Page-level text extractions
*** Block opens ***
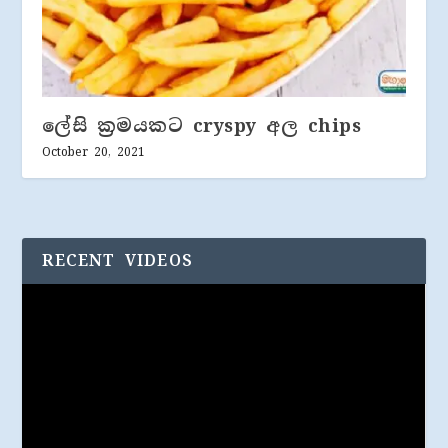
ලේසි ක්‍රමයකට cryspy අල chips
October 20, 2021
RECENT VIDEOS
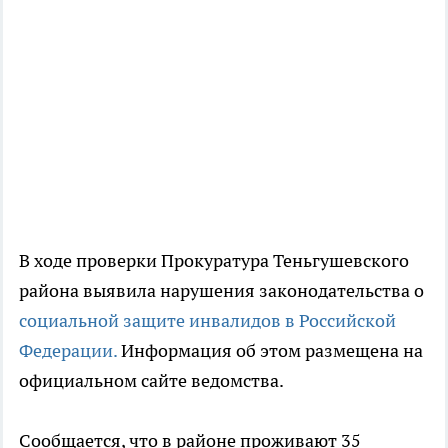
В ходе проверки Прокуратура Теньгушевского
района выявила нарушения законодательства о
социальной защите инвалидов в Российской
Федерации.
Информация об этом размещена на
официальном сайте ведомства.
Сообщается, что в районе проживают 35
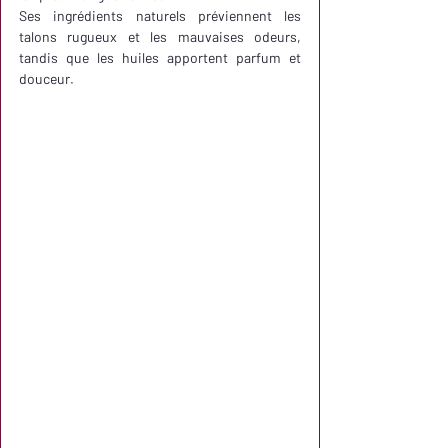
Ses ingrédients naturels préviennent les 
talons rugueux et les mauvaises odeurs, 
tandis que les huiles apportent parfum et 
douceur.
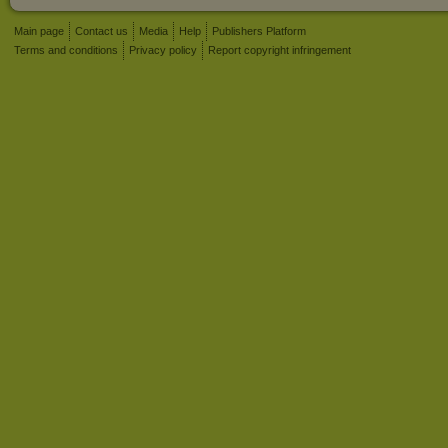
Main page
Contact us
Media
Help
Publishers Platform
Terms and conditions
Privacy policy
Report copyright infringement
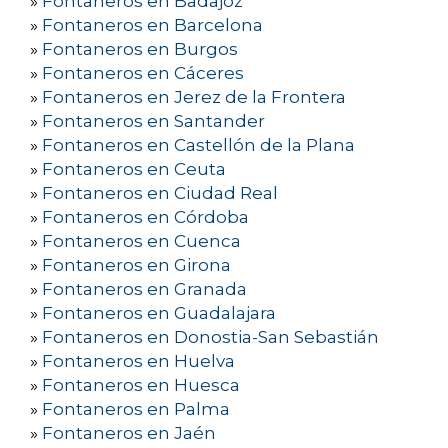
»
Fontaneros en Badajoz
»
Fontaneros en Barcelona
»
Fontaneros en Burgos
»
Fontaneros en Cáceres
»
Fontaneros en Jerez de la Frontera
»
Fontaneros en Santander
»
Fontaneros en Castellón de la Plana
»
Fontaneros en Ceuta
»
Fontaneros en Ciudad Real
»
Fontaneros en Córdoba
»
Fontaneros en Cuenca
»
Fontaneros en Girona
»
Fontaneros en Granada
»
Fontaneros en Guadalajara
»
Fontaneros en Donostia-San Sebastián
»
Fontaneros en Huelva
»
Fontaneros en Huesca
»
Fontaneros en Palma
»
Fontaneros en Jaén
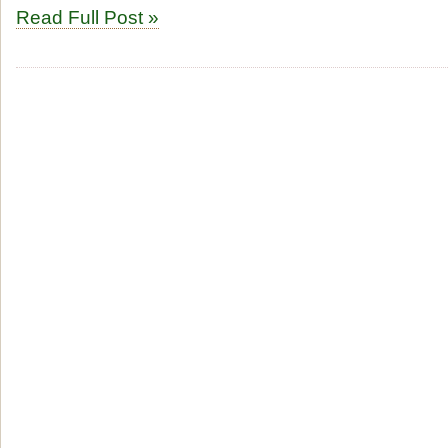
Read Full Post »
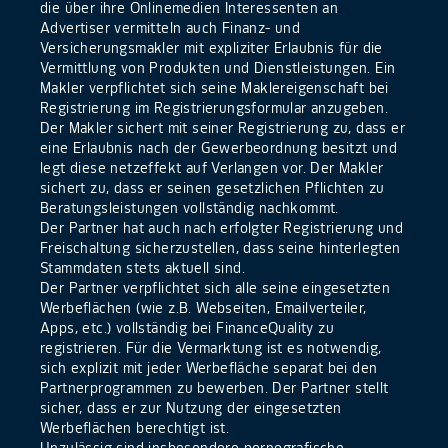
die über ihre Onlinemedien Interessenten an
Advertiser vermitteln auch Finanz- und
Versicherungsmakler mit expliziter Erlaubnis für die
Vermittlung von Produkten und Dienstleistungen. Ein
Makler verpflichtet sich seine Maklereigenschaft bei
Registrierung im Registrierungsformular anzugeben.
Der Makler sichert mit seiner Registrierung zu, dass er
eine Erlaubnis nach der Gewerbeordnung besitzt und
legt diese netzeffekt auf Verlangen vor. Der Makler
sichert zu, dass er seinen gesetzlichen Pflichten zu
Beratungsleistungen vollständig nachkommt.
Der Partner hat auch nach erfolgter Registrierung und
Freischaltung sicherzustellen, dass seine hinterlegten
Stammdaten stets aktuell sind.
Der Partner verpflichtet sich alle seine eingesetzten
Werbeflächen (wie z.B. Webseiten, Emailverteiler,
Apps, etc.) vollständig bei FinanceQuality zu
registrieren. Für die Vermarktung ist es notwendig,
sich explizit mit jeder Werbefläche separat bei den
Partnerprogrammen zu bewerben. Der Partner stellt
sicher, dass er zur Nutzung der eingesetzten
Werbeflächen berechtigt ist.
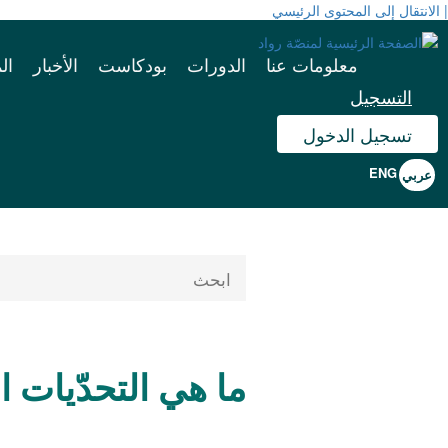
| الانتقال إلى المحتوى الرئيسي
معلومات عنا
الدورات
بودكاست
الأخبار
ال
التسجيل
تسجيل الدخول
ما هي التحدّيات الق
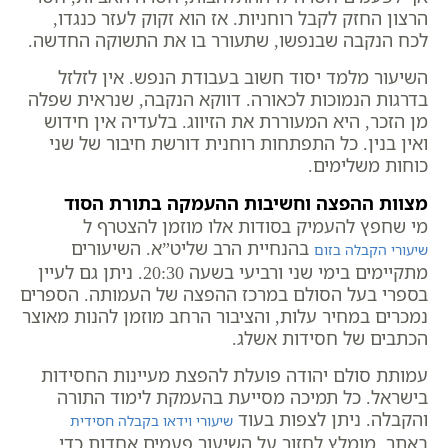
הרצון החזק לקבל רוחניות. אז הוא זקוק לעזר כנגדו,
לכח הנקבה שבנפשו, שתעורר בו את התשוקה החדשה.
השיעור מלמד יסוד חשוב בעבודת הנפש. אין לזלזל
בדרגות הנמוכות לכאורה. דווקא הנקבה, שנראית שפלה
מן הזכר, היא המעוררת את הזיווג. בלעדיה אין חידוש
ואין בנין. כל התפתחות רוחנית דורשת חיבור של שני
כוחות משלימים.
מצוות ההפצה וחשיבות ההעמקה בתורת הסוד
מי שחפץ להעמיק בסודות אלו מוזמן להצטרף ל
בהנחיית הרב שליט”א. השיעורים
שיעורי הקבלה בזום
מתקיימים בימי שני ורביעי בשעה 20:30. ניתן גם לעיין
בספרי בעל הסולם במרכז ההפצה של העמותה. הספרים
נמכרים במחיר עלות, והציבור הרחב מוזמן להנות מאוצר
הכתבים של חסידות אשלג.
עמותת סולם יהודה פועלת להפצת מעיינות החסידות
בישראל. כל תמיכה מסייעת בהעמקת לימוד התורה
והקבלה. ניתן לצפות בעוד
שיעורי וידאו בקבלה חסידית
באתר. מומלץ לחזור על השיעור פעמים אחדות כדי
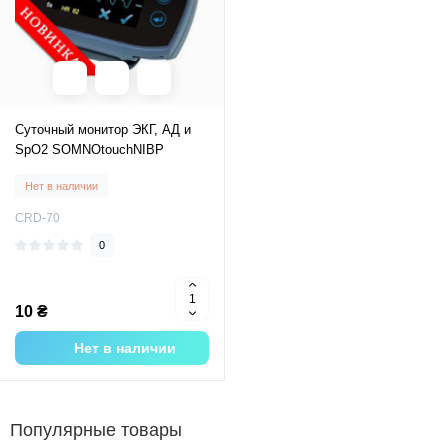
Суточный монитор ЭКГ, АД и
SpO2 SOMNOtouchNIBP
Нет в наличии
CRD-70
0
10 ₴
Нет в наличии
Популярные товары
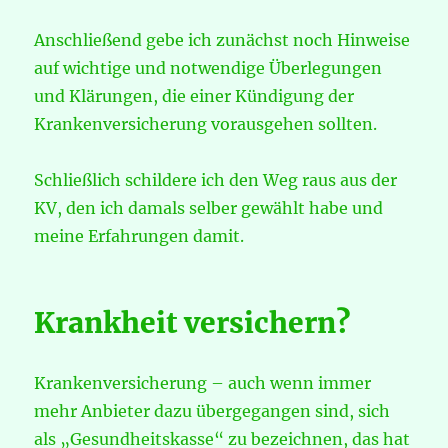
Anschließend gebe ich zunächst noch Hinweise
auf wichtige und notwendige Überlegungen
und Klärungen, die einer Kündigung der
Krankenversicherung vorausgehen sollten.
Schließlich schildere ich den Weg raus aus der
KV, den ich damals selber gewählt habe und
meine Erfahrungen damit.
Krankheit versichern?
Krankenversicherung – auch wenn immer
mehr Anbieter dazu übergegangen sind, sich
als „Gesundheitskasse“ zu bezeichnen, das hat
*** Block closes ***
Exercise:
Output all the records above exactly, but without their images.

Answer below:
ලේසි ක්‍රමයකට cryspy අල chips
October 20, 2021
RECENT VIDEOS
В ходе проверки Прокуратура Теньгушевского
района выявила нарушения законодательства о
социальной защите инвалидов в Российской
Федерации.
Информация об этом размещена на
официальном сайте ведомства.
Сообщается, что в районе проживают 35
Ses ingrédients naturels préviennent les 
talons rugueux et les mauvaises odeurs, 
tandis que les huiles apportent parfum et 
douceur.
Main page
Contact us
Media
Help
Publishers Platform
Terms and conditions
Privacy policy
Report copyright infringement
»
Fontaneros en Badajoz
»
Fontaneros en Barcelona
»
Fontaneros en Burgos
»
Fontaneros en Cáceres
»
Fontaneros en Jerez de la Frontera
»
Fontaneros en Santander
»
Fontaneros en Castellón de la Plana
»
Fontaneros en Ceuta
»
Fontaneros en Ciudad Real
»
Fontaneros en Córdoba
»
Fontaneros en Cuenca
»
Fontaneros en Girona
»
Fontaneros en Granada
»
Fontaneros en Guadalajara
»
Fontaneros en Donostia-San Sebastián
»
Fontaneros en Huelva
»
Fontaneros en Huesca
»
Fontaneros en Palma
»
Fontaneros en Jaén
Read Full Post »
die über ihre Onlinemedien Interessenten an
Advertiser vermitteln auch Finanz- und
Versicherungsmakler mit expliziter Erlaubnis für die
Vermittlung von Produkten und Dienstleistungen. Ein
Makler verpflichtet sich seine Maklereigenschaft bei
Registrierung im Registrierungsformular anzugeben.
Der Makler sichert mit seiner Registrierung zu, dass er
eine Erlaubnis nach der Gewerbeordnung besitzt und
legt diese netzeffekt auf Verlangen vor. Der Makler
sichert zu, dass er seinen gesetzlichen Pflichten zu
Beratungsleistungen vollständig nachkommt.
Der Partner hat auch nach erfolgter Registrierung und
Freischaltung sicherzustellen, dass seine hinterlegten
Stammdaten stets aktuell sind.
Der Partner verpflichtet sich alle seine eingesetzten
Werbeflächen (wie z.B. Webseiten, Emailverteiler,
Apps, etc.) vollständig bei FinanceQuality zu
registrieren. Für die Vermarktung ist es notwendig,
sich explizit mit jeder Werbefläche separat bei den
Partnerprogrammen zu bewerben. Der Partner stellt
sicher, dass er zur Nutzung der eingesetzten
Werbeflächen berechtigt ist.
| الانتقال إلى المحتوى الرئيسي
معلومات عنا
الدورات
بودكاست
الأخبار
ال
التسجيل
تسجيل الدخول
ما هي التحدّيات الق
הרצון החזק לקבל רוחניות. אז הוא זקוק לעזר כנגדו,
לכח הנקבה שבנפשו, שתעורר בו את התשוקה החדשה.
השיעור מלמד יסוד חשוב בעבודת הנפש. אין לזלזל
בדרגות הנמוכות לכאורה. דווקא הנקבה, שנראית שפלה
מן הזכר, היא המעוררת את הזיווג. בלעדיה אין חידוש
ואין בנין. כל התפתחות רוחנית דורשת חיבור של שני
כוחות משלימים.
מצוות ההפצה וחשיבות ההעמקה בתורת הסוד
מי שחפץ להעמיק בסודות אלו מוזמן להצטרף ל
בהנחיית הרב שליט”א. השיעורים
שיעורי הקבלה בזום
מתקיימים בימי שני ורביעי בשעה 20:30. ניתן גם לעיין
בספרי בעל הסולם במרכז ההפצה של העמותה. הספרים
נמכרים במחיר עלות, והציבור הרחב מוזמן להנות מאוצר
הכתבים של חסידות אשלג.
עמותת סולם יהודה פועלת להפצת מעיינות החסידות
בישראל. כל תמיכה מסייעת בהעמקת לימוד התורה
והקבלה. ניתן לצפות בעוד
שיעורי וידאו בקבלה חסידית
באתר. מומלץ לחזור על השיעור פעמים אחדות כדי
Суточный монитор ЭКГ, АД и
SpO2 SOMNOtouchNIBP
Нет в наличии
CRD-70
0
10 ₴
Нет в наличии
Популярные товары
Anschließend gebe ich zunächst noch Hinweise
auf wichtige und notwendige Überlegungen
und Klärungen, die einer Kündigung der
Krankenversicherung vorausgehen sollten.
Schließlich schildere ich den Weg raus aus der
KV, den ich damals selber gewählt habe und
meine Erfahrungen damit.
Krankheit versichern?
Krankenversicherung – auch wenn immer
mehr Anbieter dazu übergegangen sind, sich
als „Gesundheitskasse“ zu bezeichnen, das hat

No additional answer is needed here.